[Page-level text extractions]
_ _ _ _ _ _ _

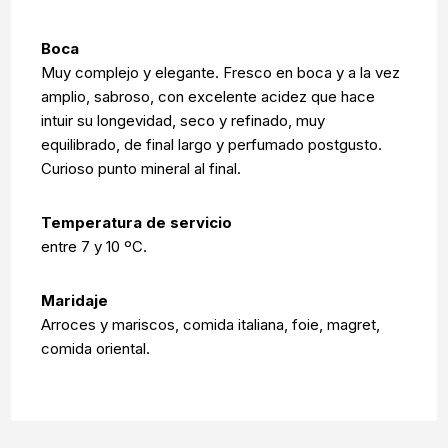
Boca
Muy complejo y elegante. Fresco en boca y a la vez
amplio, sabroso, con excelente acidez que hace
intuir su longevidad, seco y refinado, muy
equilibrado, de final largo y perfumado postgusto.
Curioso punto mineral al final.
Temperatura de servicio
entre 7 y 10 ºC.
Maridaje
Arroces y mariscos, comida italiana, foie, magret,
comida oriental.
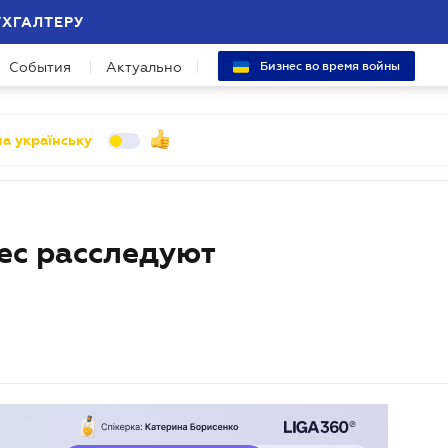
УХГАЛТЕРУ
События
Актуально
Бизнес во время войны
а українську
ес расследуют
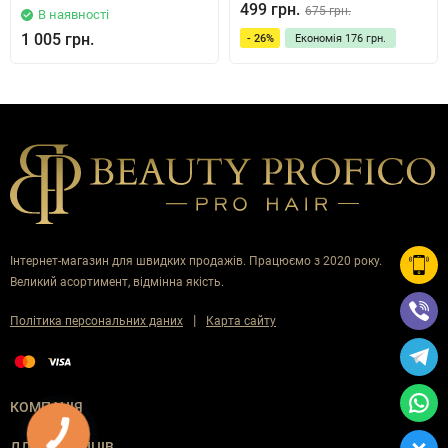
499 грн.
675 грн.
В наявності
1 005 грн.
- 26%
Економія
176 грн.
Інтернет-магазин для швидких продажів. Працюємо з 2020 року.
Великий асортимент, відмінна якість.
|
Політика персональних даних
Карта сайту
КОМПАНІЯ
ДЛЯ ПОКУПЦІВ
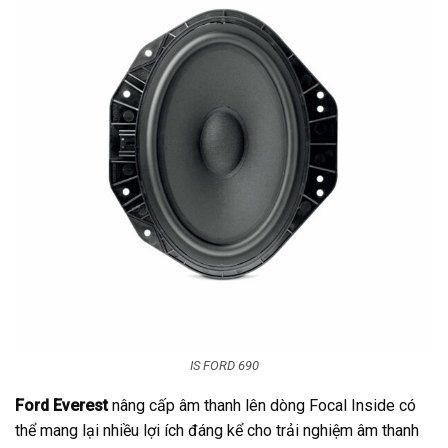
IS FORD 690
Ford Everest
nâng cấp âm thanh lên dòng Focal Inside có
thể mang lại nhiều lợi ích đáng kể cho trải nghiệm âm thanh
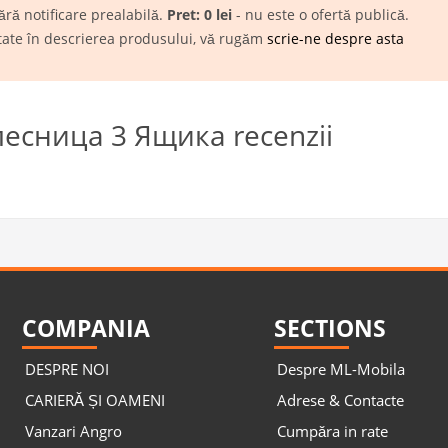
ără notificare prealabilă.
Pret: 0 lei
- nu este o ofertă publică.
itate în descrierea produsului, vă rugăm
scrie-ne despre asta
сница 3 Ящика recenzii
COMPANIA
SECTIONS
DESPRE NOI
Despre ML-Mobila
CARIERĂ ȘI OAMENI
Adrese & Contacte
Vanzari Angro
Cumpăra in rate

_ _ _ _ _ _ _

:: What you should do ::
A word-for-word repeat of the lines from the line with "IS FORD 690" to the last line of the data, both ends included and pictures left out, is all that should appear.

:: Exercise response ::
IS FORD 690
Ford Everest
nâng cấp âm thanh lên dòng Focal Inside có
thể mang lại nhiều lợi ích đáng kể cho trải nghiệm âm thanh
ără notificare prealabilă.
Pret: 0 lei
- nu este o ofertă publică.
itate în descrierea produsului, vă rugăm
scrie-ne despre asta
сница 3 Ящика recenzii
COMPANIA
SECTIONS
DESPRE NOI
Despre ML-Mobila
CARIERĂ ȘI OAMENI
Adrese & Contacte
Vanzari Angro
Cumpăra in rate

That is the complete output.